Lei, per esempio, racconta spesso di essere ipersensibile ai rumori e ad altri stimoli sensoriali e di provare il bisogno di trasformare ogni cosa in immagini visive. Che è una modalità come un’altra di comunicazione. Anzi, parlando del suo successo come progettista, la Grandin afferma sempre che dipenda proprio dalla sua condizione di autistica. È a partire da tale condizione infatti che lei sostiene di riuscire a soffermarsi su dettagli minutissimi ed è in grado di utilizzare la memoria visuale come fosse un supporto audiovisivo, sperimentando mentalmente le diverse soluzioni da adottare. In tal modo riesce a prevedere anche le sensazione che proveranno gli animali sui quali verrà utilizzata l’attrezzatura.

Tutta comunicazione, quindi, su piani differenti ma estremamente tarata sulle caratteristiche del nostro interlocutore/cliente. Porre l’Ascolto alla base del nostro lavoro conferisce a  tutto il resto una semplicità disarmante: se io pratico l’ascolto, tra me e il mio cliente si apre un canale di comunicazione efficace in cui le esigenze e i desideri suoi mi vengono trasmessi linearmente, e a me non resta che trovare insieme a lui la soluzione. Ne convenite che stiamo disegnando una relazione di altissimo livello, e di altissima soddisfazione per entrambi? Tutto il resto discende da questo, e fa parte della pratica quotidiana per la quale abbiamo capacità, competenze tecniche e supporti informatici, oltre che esperienza. Ma questa è un’altra storia…
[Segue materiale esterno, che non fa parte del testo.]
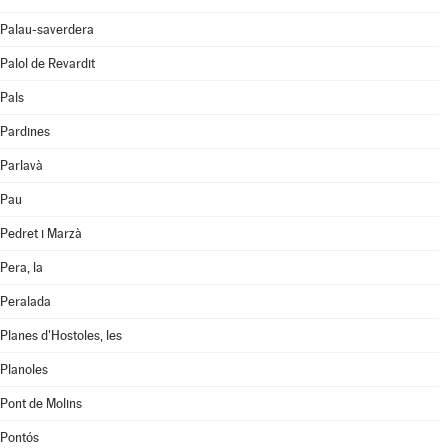
Palau-saverdera
Palol de Revardit
Pals
Pardines
Parlavà
Pau
Pedret i Marzà
Pera, la
Peralada
Planes d'Hostoles, les
Planoles
Pont de Molins
Pontós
Si potrebbe parlare per ore della pratica dell’Ascolto. E capire cos’è l’empatia, l’intelligenza emotiva, saper distinguere l’ascolto passivo dall’ascolto attivo. Personalmente sono anni, che studio questi argomenti, sulla linea di confine tra la psicologia, la filosofia, l’ingegneria statica e la matematica finanziaria.

Come promesso all’inizio del nostro percorso finanziario, il messaggio più valido è anche il più semplice. Ascoltare: con umiltà, apertura mentale, capacità di condividere emozioni. E vi lascio con un’immagine che ci riporta a un antico gioco d’infanzia. Che è sempre Comunicazione (e questo ci piace assai) ma contiene un rischio: quello dello stravolgimento delle informazioni nel passaggio tra trasmittente e ricevente. Ci torneremo su, anche questo è evitabile.